Volue is a Norwegian technology company working in the field of energy, power grid, water, and infrastructure, founded in March 2020.

Volue is headquartered in Oslo, Norway, with additional offices in Europe. On October 19, 2020, the company went public and was listed on the Oslo Stock Exchange on 21 April 2021.

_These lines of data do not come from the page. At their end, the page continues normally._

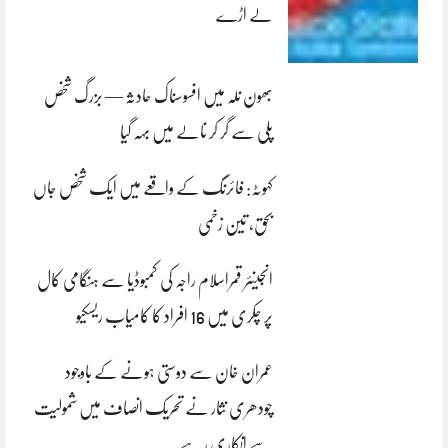
لے اڑے
بھون نلہ میں افسوسناک حادثہ — بزرگ شخص
پلی سے گر کر نالے میں بہہ گیا
کہوٹہ: فائرنگ کے واقعے میں ایک شخص جاں
بحق، تین زخمی
انجینئر قمراسلام راجہ کی کمبوڈیا سے ہنگامی کال
پر چکری میں 16 افراد کا کامیاب ریسکیو
عمران خان سے دوستی ہونے کے باوجود
چودھری نثار نے تحریک انصاف میں شمولیت
سے انکاری رہے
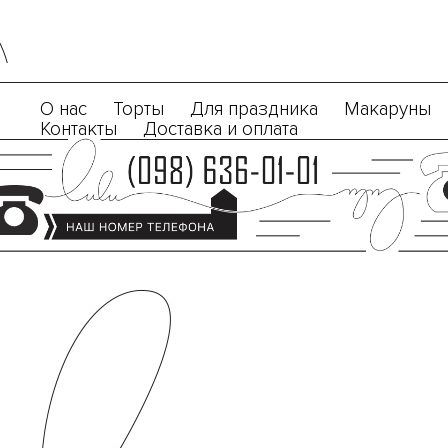
О нас
Торты
Для праздника
Макаруны
Контакты
Доставка и оплата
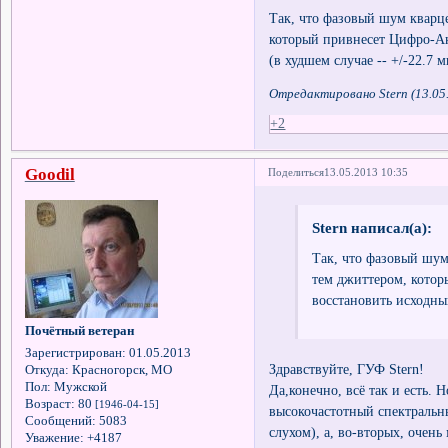
Так, что фазовый шум кварце
который привнесет Цифро-Ан
(в худшем случае -- +/-22.7 м
Отредактировано Stern (13.05
+2
Goodil
Поделиться
13.05.2013 10:35
Stern написал(а):
Так, что фазовый шум 
тем джиттером, кото
восстановить исходный
Почётный ветеран
Зарегистрирован
: 01.05.2013
Здравствуйте, ГУФ Stern!
Откуда:
Красногорск, МО
Пол:
Мужской
Да,конечно, всё так и есть.
Возраст:
80
[1946-04-15]
высокочастотный спектральн
Сообщений:
5083
слухом), а, во-вторых, очен
Уважение:
+4187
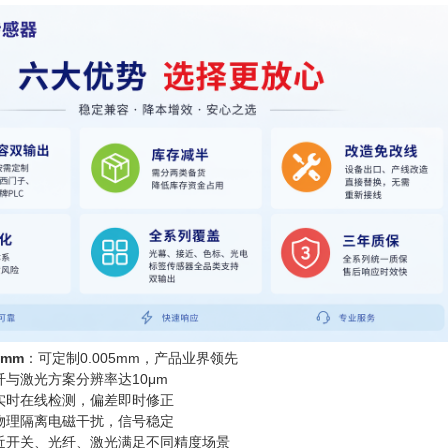
1mm
：可定制0.005mm，产品业界领先
纤与激光方案分辨率达10μm
实时在线检测，偏差即时修正
物理隔离电磁干扰，信号稳定
近开关、光纤、激光满足不同精度场景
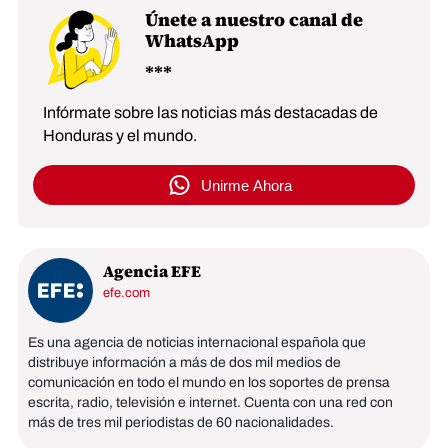
Únete a nuestro canal de
WhatsApp
Infórmate sobre las noticias más destacadas de
Honduras y el mundo.
Unirme Ahora
Agencia EFE
efe.com
Es una agencia de noticias internacional española que
distribuye información a más de dos mil medios de
comunicación en todo el mundo en los soportes de prensa
escrita, radio, televisión e internet. Cuenta con una red con
más de tres mil periodistas de 60 nacionalidades.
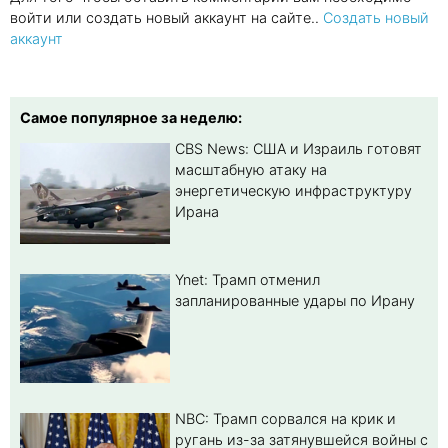
войти или создать новый аккаунт на сайте..
Создать новый
аккаунт
Самое популярное за неделю:
CBS News: США и Израиль готовят
масштабную атаку на
энергетическую инфраструктуру
Ирана
Ynet: Трамп отменил
запланированные удары по Ирану
NBC: Трамп сорвался на крик и
ругань из-за затянувшейся войны с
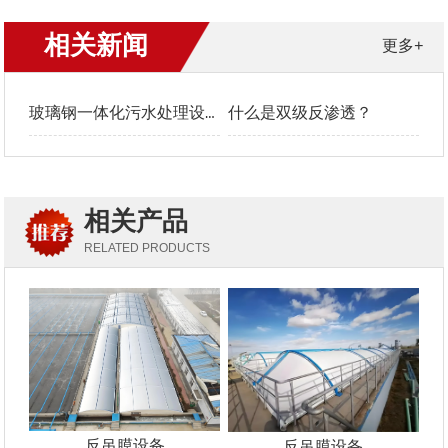
相关新闻
更多+
玻璃钢一体化污水处理设备工艺流程
什么是双级反渗透？
相关产品
RELATED PRODUCTS
反吊膜设备
反吊膜设备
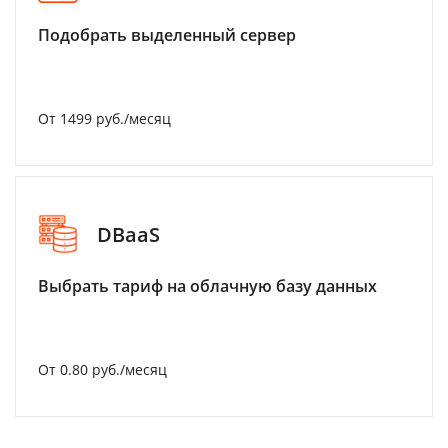
Подобрать выделенный сервер
От 1499 руб./месяц
DBaaS
Выбрать тариф на облачную базу данных
От 0.80 руб./месяц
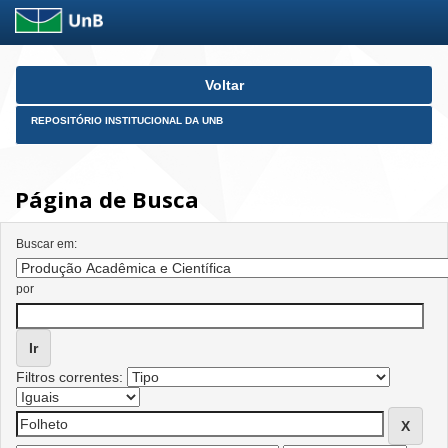
Skip
Voltar
navigation
REPOSITÓRIO INSTITUCIONAL DA UNB
Página de Busca
Buscar em:
por
Filtros correntes:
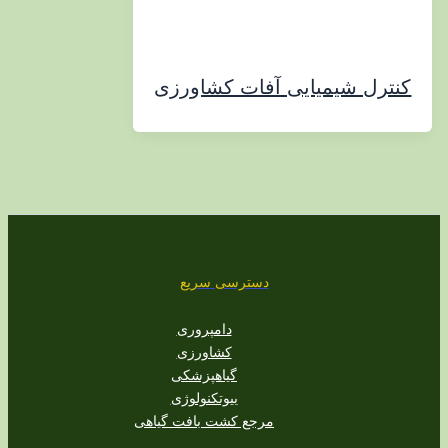
ل شیمیایی آفات کشاورزی
دسترسی سریع
دامپروری
کشاورزی
گیاهپزشکی
بیوتکنولوژی
مرجع کشت بافت گیاهی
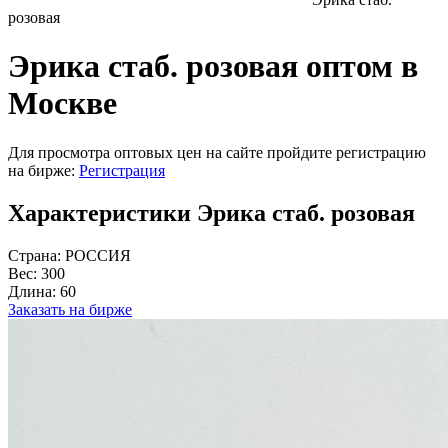
розовая
Эрика стаб. розовая оптом в
Москве
Для просмотра оптовых цен на сайте пройдите регистрацию
на бирже:
Регистрация
Характеристики Эрика стаб. розовая
Страна:
РОССИЯ
Вес:
300
Длина:
60
Заказать на бирже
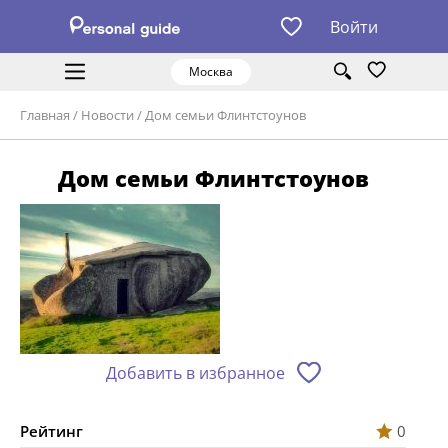
Войти
Москва
Главная
/
Новости
/
Дом семьи Флинтстоунов
Дом семьи Флинтстоунов
Добавить в избранное
Рейтинг
0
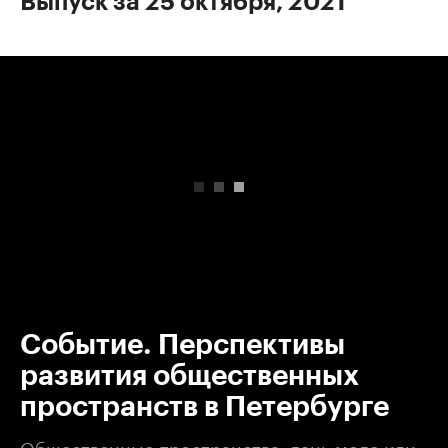
Выпуск за 25 октября, 2021
00:00
/
00:00
Событие. Перспективы
развития общественных
пространств в Петербурге
Общественные пространства: дань моде или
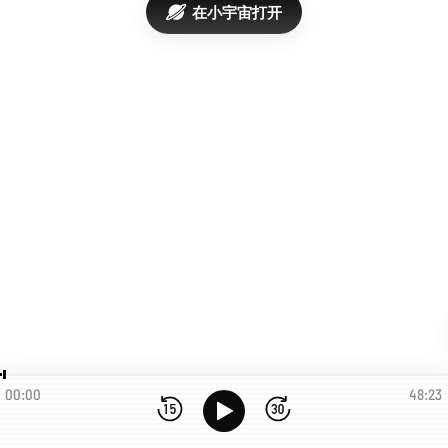
在小宇宙打开
00:00
48:23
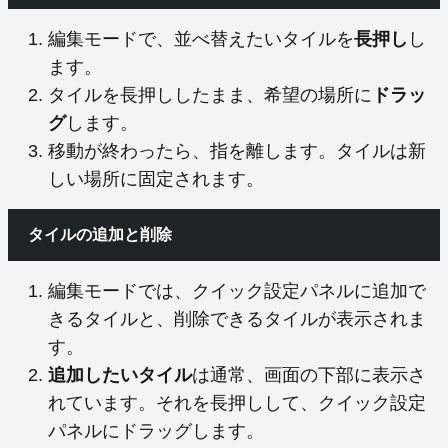
編集モードで、並べ替えたいタイルを
長押し
し
ます。
タイルを長押ししたまま、希望の場所に
ドラッ
グ
します。
移動が終わったら、指を離します。タイルは新
しい場所に固定されます。
タイルの追加と削除
編集モードでは、クイック設定パネルに追加で
きるタイルと、削除できるタイルが表示されま
す。
追加したいタイル
は通常、画面の下部に表示さ
れています。それを長押しして、クイック設定
パネルにドラッグします。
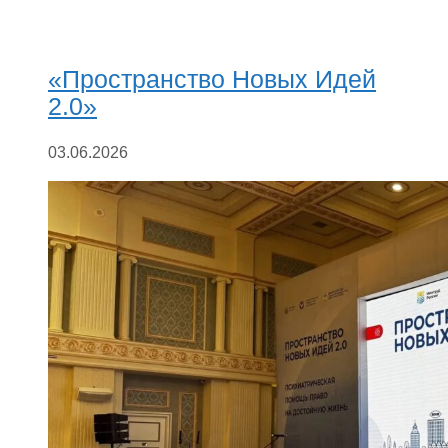
«Пространство Новых Идей
2.0»
03.06.2026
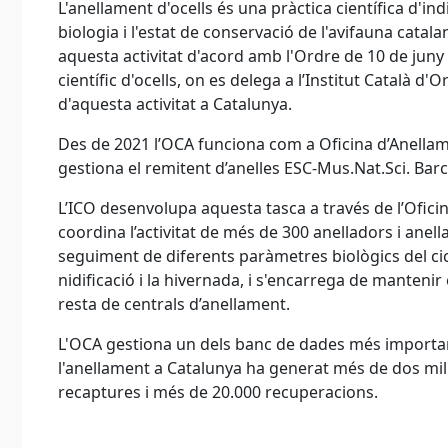
L'anellament d'ocells és una pràctica científica d'in
biologia i l'estat de conservació de l'avifauna catal
aquesta activitat d'acord amb l'Ordre de 10 de juny
científic d'ocells, on es delega a l’Institut Català d'
d'aquesta activitat a Catalunya.
Des de 2021 l’OCA funciona com a Oficina d’Anella
gestiona el remitent d’anelles ESC-Mus.Nat.Sci. Bar
L’ICO desenvolupa aquesta tasca a través de l’Ofici
coordina l’activitat de més de 300 anelladors i anel
seguiment de diferents paràmetres biològics del cicle
nidificació i la hivernada, i s'encarrega de mantenir 
resta de centrals d’anellament.
L'OCA gestiona un dels banc de dades més important
l'anellament a Catalunya ha generat més de dos mil
recaptures i més de 20.000 recuperacions.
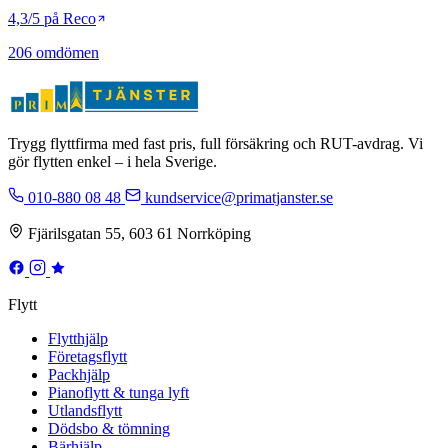
4,3/5 på Reco
206 omdömen
Trygg flyttfirma med fast pris, full försäkring och RUT-avdrag. Vi
gör flytten enkel – i hela Sverige.
010-880 08 48
kundservice@primatjanster.se
Fjärilsgatan 55, 603 61 Norrköping
Flytt
Flytthjälp
Företagsflytt
Packhjälp
Pianoflytt & tunga lyft
Utlandsflytt
Dödsbo & tömning
Bärhjälp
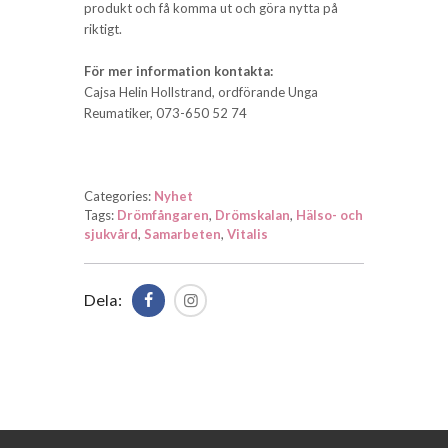
produkt och få komma ut och göra nytta på
riktigt.
För mer information kontakta:
Cajsa Helin Hollstrand, ordförande Unga
Reumatiker, 073-650 52 74
Categories:
Nyhet
Tags:
Drömfångaren
,
Drömskalan
,
Hälso- och
sjukvård
,
Samarbeten
,
Vitalis
Dela:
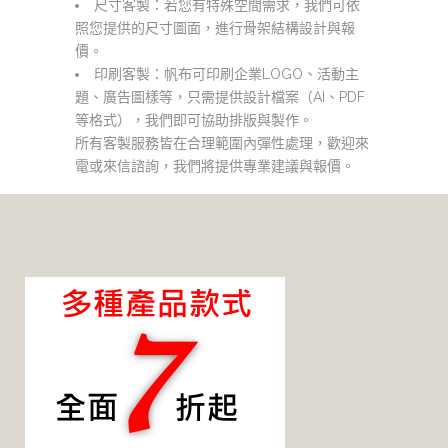
尺寸客製：若您有特殊空間需求，我們可依
照您提供的尺寸圖面，進行骨架結構設計與報
價。
印刷客製：帆布可印刷企業LOGO、活動主
題、廣告圖樣等，只需提供設計檔案（AI、PDF
等格式），我們即可協助排版與製作。
所有客製服務皆在合理範圍內彈性處理，歡迎來
電或來信諮詢，我們將提供專業建議與報價。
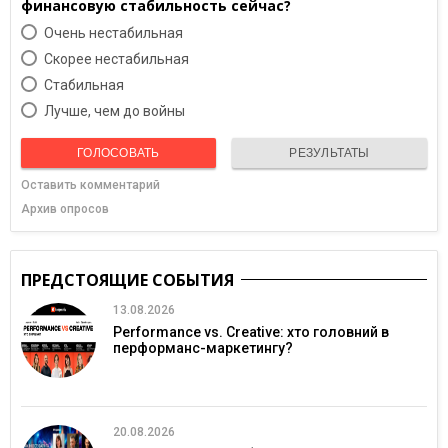
финансовую стабильность сейчас?
Очень нестабильная
Скорее нестабильная
Cтабильная
Лучше, чем до войны
ГОЛОСОВАТЬ
РЕЗУЛЬТАТЫ
Оставить комментарий
Архив опросов
ПРЕДСТОЯЩИЕ СОБЫТИЯ
13.08.2026
Performance vs. Creative: хто головний в
перформанс-маркетингу?
20.08.2026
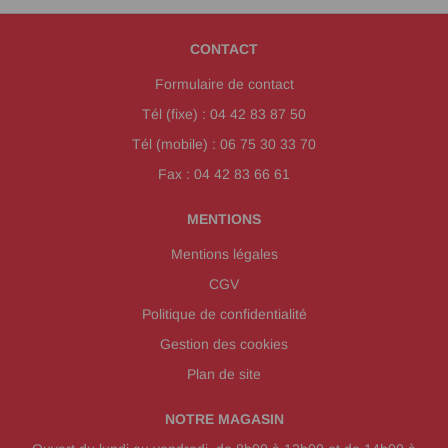
CONTACT
Formulaire de contact
Tél (fixe) : 04 42 83 87 50
Tél (mobile) : 06 75 30 33 70
Fax : 04 42 83 66 61
MENTIONS
Mentions légales
CGV
Politique de confidentialité
Gestion des cookies
Plan de site
NOTRE MAGASIN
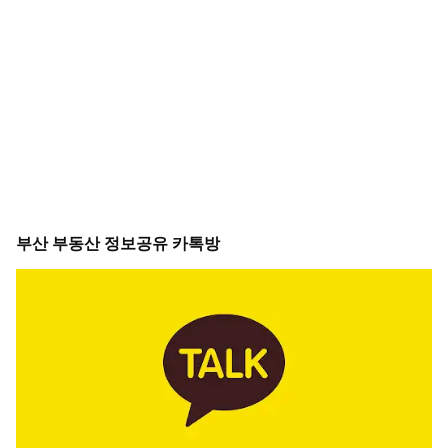
부산 부동산 정보공유 카톡방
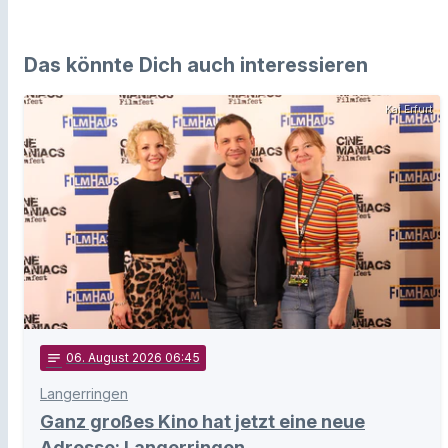
Das könnte Dich auch interessieren
Kai Erfurt
notes
06
. August 2026 06:45
Langerringen
Ganz großes Kino hat jetzt eine neue
Adresse: Langerringen.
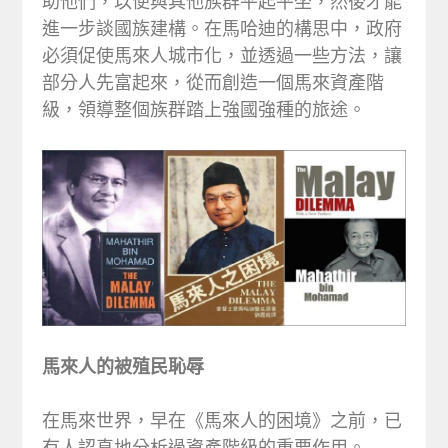
助他們，以便與其他族群平起平坐，然後才能
進一步談國族建構。在馬哈迪的構思中，政府
必須促使馬來人城市化，並透過一些方法，讓
部分人先富起來，從而創造一個馬來資產階
級，領導整個族群踏上強國強種的旅途。
馬來人的被殖民恥辱
在馬來世界，早在《馬來人的困境》之前，已
有人認真地分析過資產階級的重要作用。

Volue is developing products which help in renewable energy transition. In May 2021, the company received a grant from state-owned Innovation Norway company to reduce water waste using machine learning and real-time data. For developing a trading platform for energy, Volue was identified as a key innovator by the European Commission under the Horizon 2020 funding programme.

==History==
Volue was founded in March 2020, through the merger of four Nordic companies: Markedskraft, Powel, Scanmatic and Wattsight. Volue's main goal is to increase efficiency and promote digitalisation across industries while reducing greenhouse gas emissions and environmental impact.

In October 2020, Volue announced it was preparing for an initial public offering on the Oslo Stock Exchange. Volue's IPO opened on 19 October 2020, trading under the symbol VOLUE.

In December 2020, Volue acquired trading solutions company Likron.

On 21 April 2021, Oslo Børs approves Volue ASA for admission to trading on Oslo Stock Exchange. Starting from 4 May 2021, Volue is listed on Oslo Børs. The company published its first annual report on 14 April 2021.